To introduce points, lines, planes and just the general notion of undefined terms in Geometry, I like to start with a game of Socratic questioning. Usually students give the background on Socrates, and we talk a little about his life and how he operated.
Then I divide the class into pairs, one as “the explainer” and one as “the questioner” and write a question on the board such as: “What is a rectangle?”
Here are the rules:
1) the explainer must make a good-faith attempt to explain the concept at hand
2) the questioner must ask a question designed to expose a flaw in the definition or to frustrate the explainer
3) Neither player can give up. No matter how good the explanation, the questioner must find something to question, and no matter how annoying the question, the explainer must try to answer it.
After a few minutes, I have the class vote on which role they thought did a better job, then we share some of the more frustrating questions that were asked. This is usually awesome, as the questions will range from the completely off-the-wall to the remarkably-apposite-to-the-lesson. “What is space?” “What is a point?” “What is a thing?” “What is a shape?”
We usually play four rounds, switching roles each time.
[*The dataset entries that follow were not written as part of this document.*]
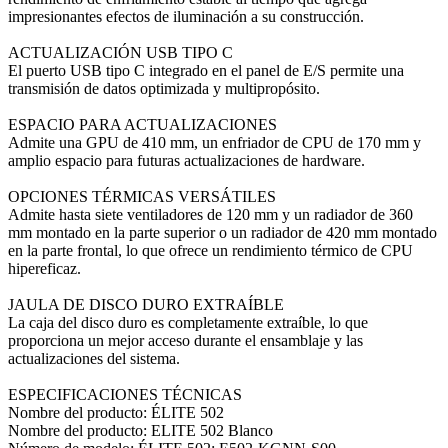
impresionantes efectos de iluminación a su construcción.
ACTUALIZACIÓN USB TIPO C
El puerto USB tipo C integrado en el panel de E/S permite una
transmisión de datos optimizada y multipropósito.
ESPACIO PARA ACTUALIZACIONES
Admite una GPU de 410 mm, un enfriador de CPU de 170 mm y
amplio espacio para futuras actualizaciones de hardware.
OPCIONES TÉRMICAS VERSÁTILES
Admite hasta siete ventiladores de 120 mm y un radiador de 360
mm montado en la parte superior o un radiador de 420 mm montado
en la parte frontal, lo que ofrece un rendimiento térmico de CPU
hipereficaz.
JAULA DE DISCO DURO EXTRAÍBLE
La caja del disco duro es completamente extraíble, lo que
proporciona un mejor acceso durante el ensamblaje y las
actualizaciones del sistema.
ESPECIFICACIONES TÉCNICAS
Nombre del producto: ÉLITE 502
Nombre del producto: ELITE 502 Blanco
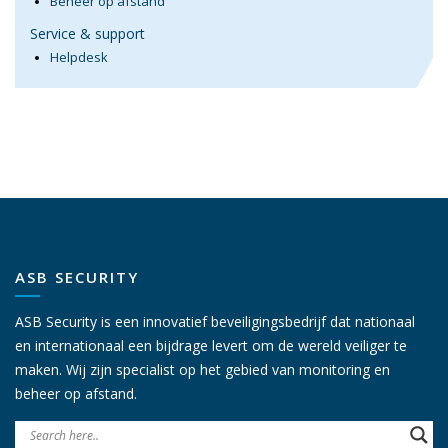
Beheer op afstand
Service & support
Helpdesk
ASB SECURITY
ASB Security is een innovatief beveiligingsbedrijf dat nationaal
en internationaal een bijdrage levert om de wereld veiliger te
maken. Wij zijn specialist op het gebied van monitoring en
beheer op afstand.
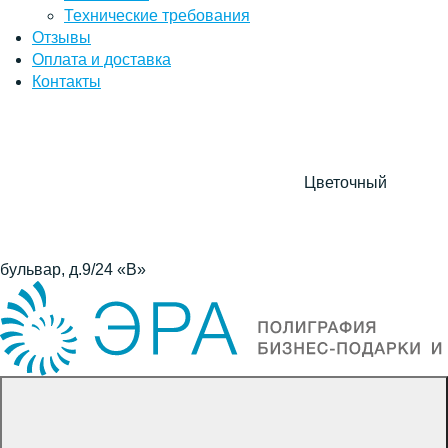
Технические требования
Отзывы
Оплата и доставка
Контакты
Цветочный
бульвар, д.9/24 «В»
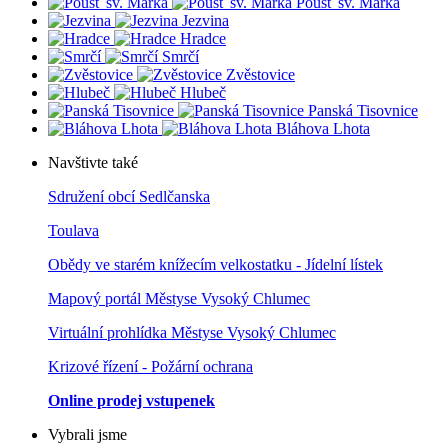
Poušť sv. Marka
Jezvina
Hradce
Smrčí
Zvěstovice
Hlubeč
Panská Tisovnice
Bláhova Lhota
Navštivte také
Sdružení obcí Sedlčanska
Toulava
Obědy ve starém knížecím velkostatku - Jídelní lístek
Mapový portál Městyse Vysoký Chlumec
Virtuální prohlídka Městyse Vysoký Chlumec
Krizové řízení - Požární ochrana
Online prodej vstupenek
Vybrali jsme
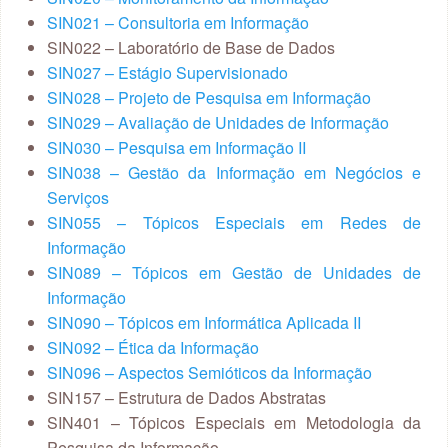
SIN021 – Consultoria em Informação
SIN022 – Laboratório de Base de Dados
SIN027 – Estágio Supervisionado
SIN028 – Projeto de Pesquisa em Informação
SIN029 – Avaliação de Unidades de Informação
SIN030 – Pesquisa em Informação II
SIN038 – Gestão da Informação em Negócios e
Serviços
SIN055 – Tópicos Especiais em Redes de
Informação
SIN089 – Tópicos em Gestão de Unidades de
Informação
SIN090 – Tópicos em Informática Aplicada II
SIN092 – Ética da Informação
SIN096 – Aspectos Semióticos da Informação
SIN157 – Estrutura de Dados Abstratas
SIN401 – Tópicos Especiais em Metodologia da
Pesquisa da Informação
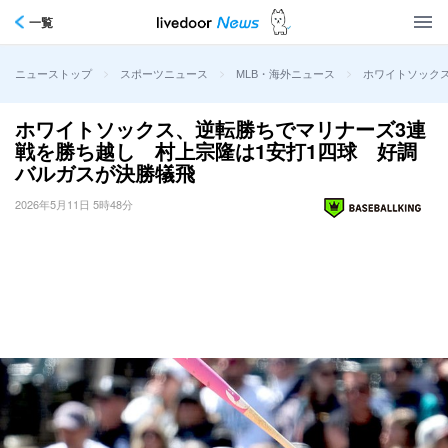
一覧
>
>
>
ホワイトソック
ニューストップ
スポーツニュース
MLB・海外ニュース
ホワイトソックス、逆転勝ちでマリナーズ3連
戦を勝ち越し 村上宗隆は1安打1四球 好調
バルガスが決勝犠飛
2026年5月11日 5時48分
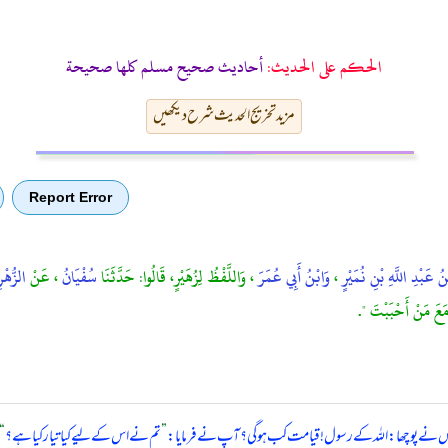
الحكم على الحديث:
أحاديث صحيح مسلم كلها صحيحة
مزید تخریج الحدیث شرح دیکھیں
Report Error
ْنُ عَبْدِ اللَّهِ بْنِ نُمَيْرٍ
،
وَابْنُ أَبِي عُمَرَ
، وَاللَّفْظُ لِزُهَيْرٍ، قَالُوا: حَدَّثَنَا
سُفْيَانُ
، عَنْ
الزُّهْر
 مَعَ مَنْ أَحْبَبْتَ ".
نے پوچھا: اللہ کے رسول! قیامت کب ہو گی؟ آپ نے فرمایا:
”
تم نے اس کے لیے کیا تیار کیا ہے؟
“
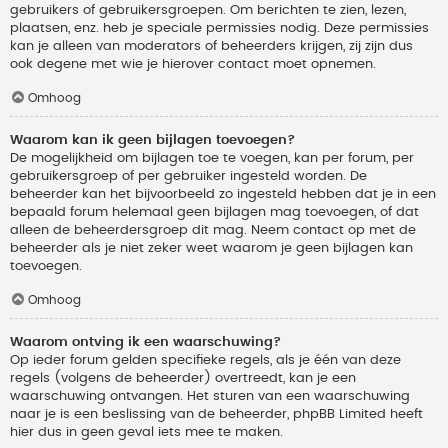
gebruikers of gebruikersgroepen. Om berichten te zien, lezen,
plaatsen, enz. heb je speciale permissies nodig. Deze permissies
kan je alleen van moderators of beheerders krijgen, zij zijn dus
ook degene met wie je hierover contact moet opnemen.
Omhoog
Waarom kan ik geen bijlagen toevoegen?
De mogelijkheid om bijlagen toe te voegen, kan per forum, per
gebruikersgroep of per gebruiker ingesteld worden. De
beheerder kan het bijvoorbeeld zo ingesteld hebben dat je in een
bepaald forum helemaal geen bijlagen mag toevoegen, of dat
alleen de beheerdersgroep dit mag. Neem contact op met de
beheerder als je niet zeker weet waarom je geen bijlagen kan
toevoegen.
Omhoog
Waarom ontving ik een waarschuwing?
Op ieder forum gelden specifieke regels, als je één van deze
regels (volgens de beheerder) overtreedt, kan je een
waarschuwing ontvangen. Het sturen van een waarschuwing
naar je is een beslissing van de beheerder, phpBB Limited heeft
hier dus in geen geval iets mee te maken.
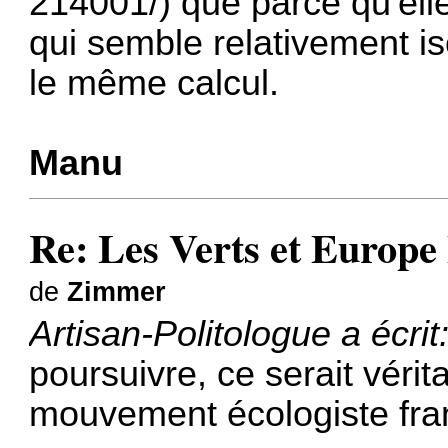
214001/
) que parce qu'el
qui semble relativement is
le même calcul.
Manu
Re: Les Verts et Europe
de
Zimmer
Artisan-Politologue a écrit
poursuivre, ce serait vérit
mouvement écologiste fra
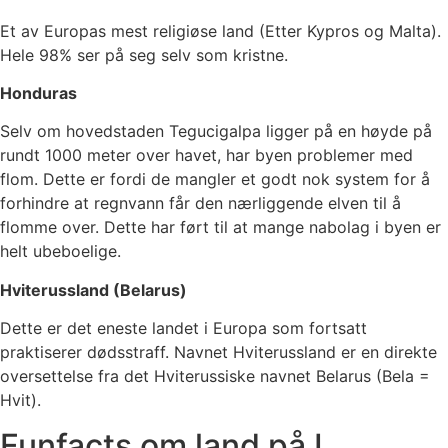
Et av Europas mest religiøse land (Etter Kypros og Malta).
Hele 98% ser på seg selv som kristne.
Honduras
Selv om hovedstaden Tegucigalpa ligger på en høyde på
rundt 1000 meter over havet, har byen problemer med
flom. Dette er fordi de mangler et godt nok system for å
forhindre at regnvann får den nærliggende elven til å
flomme over. Dette har ført til at mange nabolag i byen er
helt ubeboelige.
Hviterussland (Belarus)
Dette er det eneste landet i Europa som fortsatt
praktiserer dødsstraff. Navnet Hviterussland er en direkte
oversettelse fra det Hviterussiske navnet Belarus (Bela =
Hvit).
Funfacts om land på I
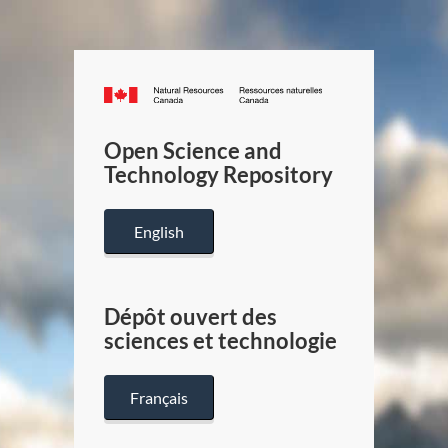
Canada.ca
/
Gouverneme
Open Science and
du
Technology Repository
Canada
English
Dépôt ouvert des
sciences et technologie
Français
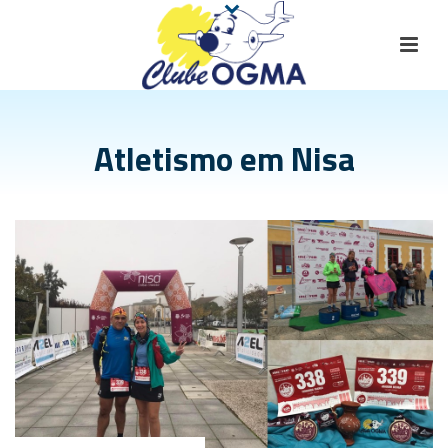
Atletismo em Nisa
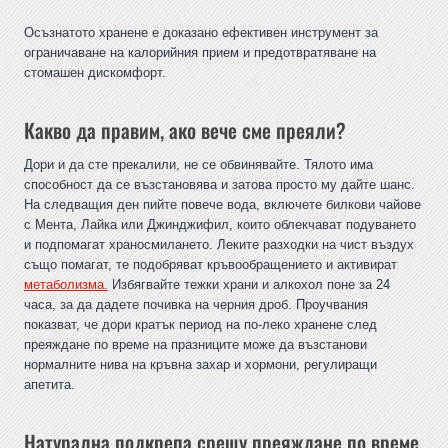
Осъзнатото хранене е доказано ефективен инструмент за
ограничаване на калорийния прием и предотвратяване на
стомашен дискомфорт.
Какво да правим, ако вече сме преяли?
Дори и да сте прекалили, не се обвинявайте. Тялото има
способност да се възстановява и затова просто му дайте шанс.
На следващия ден пийте повече вода, включете билкови чайове
с Мента, Лайка или Джинджифил, които облекчават подуването
и подпомагат храносмилането. Леките разходки на чист въздух
също помагат, те подобряват кръвообращението и активират
метаболизма.
Избягвайте тежки храни и алкохол поне за 24
часа, за да дадете почивка на черния дроб. Проучвания
показват, че дори кратък период на по-леко хранене след
преяждане по време на празниците може да възстанови
нормалните нива на кръвна захар и хормони, регулиращи
апетита.
Натурална подкрепа срещу преяждане по време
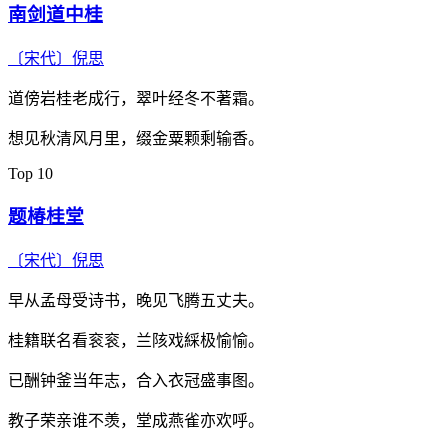
南剑道中桂
〔宋代〕
倪思
道傍岩桂老成行，翠叶经冬不著霜。
想见秋清风月里，缀金粟颗剩输香。
Top 10
题椿桂堂
〔宋代〕
倪思
早从孟母受诗书，晚见飞腾五丈夫。
桂籍联名看衮衮，兰陔戏綵极愉愉。
已酬钟釜当年志，合入衣冠盛事图。
教子荣亲谁不羡，堂成燕雀亦欢呼。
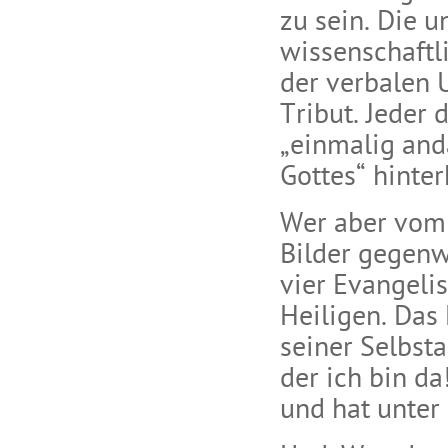
zu sein. Die 
wissenschaftl
der verbalen 
Tribut. Jeder 
„einmalig an
Gottes“ hinter
Wer aber vom 
Bilder gegenw
vier Evangelis
Heiligen. Das
seiner Selbsta
der ich bin da
und hat unter 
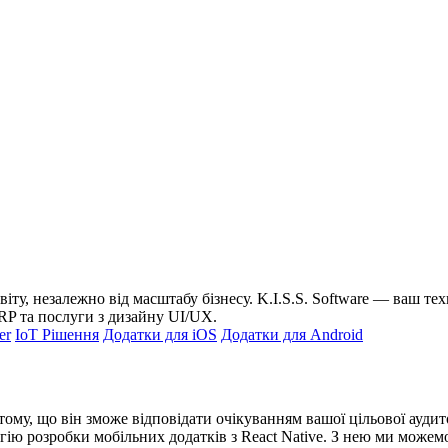
 світу, незалежно від масштабу бізнесу. K.I.S.S. Software — ваш 
P та послуги з дизайну UI/UX.
er
IoT Рішення
Додатки для iOS
Додатки для Android
ому, що він зможе відповідати очікуванням вашої цільової аудито
гію розробки мобільних додатків з React Native. З нею ми можем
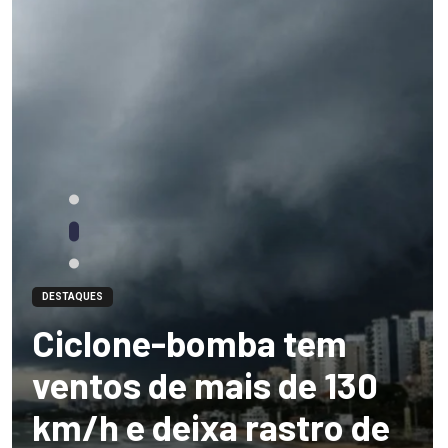
DESTAQUES
Ciclone-bomba tem
ventos de mais de 130
km/h e deixa rastro de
The first two rounds I use actual defined objects (rectangle, circle, square, etc.), while the last two rounds I go with “What is a line?” and “What is a point?” The proportion of the class who thinks the explainer “won” goes sharply down in rounds 3 and 4.
I use this to talk about the four basic types of mathematical statement: Undefined Term, Definition, Axiom/Postulate, and Theorem, and show how definitions are based on undefined terms.
I played a game with a student where I asked: “What is a point?” and he said, “Don’t make me answer that, give me something else.” I let him pick what he wanted to explain, and showed how in a few questions, I could get him right back to “What is a point?”
Try this out with your classes — loads of fun, starts the year off well, and really gets students thinking about definitions in a more precise way.